Write out all of the records, keeping each one exactly as written.
□ □ □ □
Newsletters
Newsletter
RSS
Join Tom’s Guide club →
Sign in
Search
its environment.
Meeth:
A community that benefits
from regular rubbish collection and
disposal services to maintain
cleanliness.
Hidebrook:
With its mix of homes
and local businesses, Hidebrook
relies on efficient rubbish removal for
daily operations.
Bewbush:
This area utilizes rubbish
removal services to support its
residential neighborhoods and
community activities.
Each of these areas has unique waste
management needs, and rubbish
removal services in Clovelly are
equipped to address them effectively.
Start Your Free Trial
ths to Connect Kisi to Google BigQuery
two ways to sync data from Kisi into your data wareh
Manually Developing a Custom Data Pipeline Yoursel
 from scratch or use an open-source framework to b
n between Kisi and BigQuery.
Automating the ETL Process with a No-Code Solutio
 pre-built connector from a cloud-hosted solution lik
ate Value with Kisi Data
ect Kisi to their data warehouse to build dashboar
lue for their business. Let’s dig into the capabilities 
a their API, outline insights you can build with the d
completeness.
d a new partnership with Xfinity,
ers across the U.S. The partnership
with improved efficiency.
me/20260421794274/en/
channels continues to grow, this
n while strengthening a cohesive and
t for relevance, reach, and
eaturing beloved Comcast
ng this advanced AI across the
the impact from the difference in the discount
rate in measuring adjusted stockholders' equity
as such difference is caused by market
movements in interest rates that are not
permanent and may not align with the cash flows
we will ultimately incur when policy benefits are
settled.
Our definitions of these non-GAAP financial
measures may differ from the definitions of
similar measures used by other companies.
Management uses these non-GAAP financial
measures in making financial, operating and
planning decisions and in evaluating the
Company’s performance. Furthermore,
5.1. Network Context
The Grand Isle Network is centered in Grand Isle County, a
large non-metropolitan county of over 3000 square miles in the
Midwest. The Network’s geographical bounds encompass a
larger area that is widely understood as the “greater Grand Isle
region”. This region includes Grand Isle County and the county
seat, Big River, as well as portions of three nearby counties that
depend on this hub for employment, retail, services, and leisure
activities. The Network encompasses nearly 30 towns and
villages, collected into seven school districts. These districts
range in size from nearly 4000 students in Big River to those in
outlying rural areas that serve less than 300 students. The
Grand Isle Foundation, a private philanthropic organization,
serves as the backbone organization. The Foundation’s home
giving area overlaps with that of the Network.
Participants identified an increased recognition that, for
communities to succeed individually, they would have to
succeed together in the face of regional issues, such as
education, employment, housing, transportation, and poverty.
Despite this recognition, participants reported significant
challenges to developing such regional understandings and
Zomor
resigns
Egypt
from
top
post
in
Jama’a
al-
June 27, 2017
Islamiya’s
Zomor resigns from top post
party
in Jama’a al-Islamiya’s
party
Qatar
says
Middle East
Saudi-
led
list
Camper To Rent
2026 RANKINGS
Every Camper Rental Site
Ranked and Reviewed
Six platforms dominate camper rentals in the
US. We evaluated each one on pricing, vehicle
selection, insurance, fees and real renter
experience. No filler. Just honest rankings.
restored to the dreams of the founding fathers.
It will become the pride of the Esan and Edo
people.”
□ □ □ □
# [Answer box]
Newsletters
Newsletter
RSS
Join Tom’s Guide club →
Sign in
Search
its environment.
Meeth:
A community that benefits
from regular rubbish collection and
disposal services to maintain
cleanliness.
Hidebrook:
With its mix of homes
and local businesses, Hidebrook
relies on efficient rubbish removal for
daily operations.
Bewbush:
This area utilizes rubbish
removal services to support its
residential neighborhoods and
community activities.
Each of these areas has unique waste
management needs, and rubbish
removal services in Clovelly are
equipped to address them effectively.
Start Your Free Trial
ths to Connect Kisi to Google BigQuery
two ways to sync data from Kisi into your data wareh
Manually Developing a Custom Data Pipeline Yoursel
 from scratch or use an open-source framework to b
n between Kisi and BigQuery.
Automating the ETL Process with a No-Code Solutio
 pre-built connector from a cloud-hosted solution lik
ate Value with Kisi Data
ect Kisi to their data warehouse to build dashboar
lue for their business. Let’s dig into the capabilities 
a their API, outline insights you can build with the d
completeness.
d a new partnership with Xfinity,
ers across the U.S. The partnership
with improved efficiency.
me/20260421794274/en/
channels continues to grow, this
n while strengthening a cohesive and
t for relevance, reach, and
eaturing beloved Comcast
ng this advanced AI across the
the impact from the difference in the discount
rate in measuring adjusted stockholders' equity
as such difference is caused by market
movements in interest rates that are not
permanent and may not align with the cash flows
we will ultimately incur when policy benefits are
settled.
Our definitions of these non-GAAP financial
measures may differ from the definitions of
similar measures used by other companies.
Management uses these non-GAAP financial
measures in making financial, operating and
planning decisions and in evaluating the
Company’s performance. Furthermore,
5.1. Network Context
The Grand Isle Network is centered in Grand Isle County, a
large non-metropolitan county of over 3000 square miles in the
Midwest. The Network’s geographical bounds encompass a
larger area that is widely understood as the “greater Grand Isle
region”. This region includes Grand Isle County and the county
seat, Big River, as well as portions of three nearby counties that
depend on this hub for employment, retail, services, and leisure
activities. The Network encompasses nearly 30 towns and
villages, collected into seven school districts. These districts
range in size from nearly 4000 students in Big River to those in
outlying rural areas that serve less than 300 students. The
Grand Isle Foundation, a private philanthropic organization,
serves as the backbone organization. The Foundation’s home
giving area overlaps with that of the Network.
Participants identified an increased recognition that, for
communities to succeed individually, they would have to
succeed together in the face of regional issues, such as
education, employment, housing, transportation, and poverty.
Despite this recognition, participants reported significant
challenges to developing such regional understandings and
Zomor
resigns
Egypt
from
top
post
in
Jama’a
al-
June 27, 2017
Islamiya’s
Zomor resigns from top post
party
in Jama’a al-Islamiya’s
party
Qatar
says
Middle East
Saudi-
led
list
Camper To Rent
2026 RANKINGS
Every Camper Rental Site
Ranked and Reviewed
Six platforms dominate camper rentals in the
US. We evaluated each one on pricing, vehicle
selection, insurance, fees and real renter
experience. No filler. Just honest rankings.
restored to the dreams of the founding fathers.
It will become the pride of the Esan and Edo
people.”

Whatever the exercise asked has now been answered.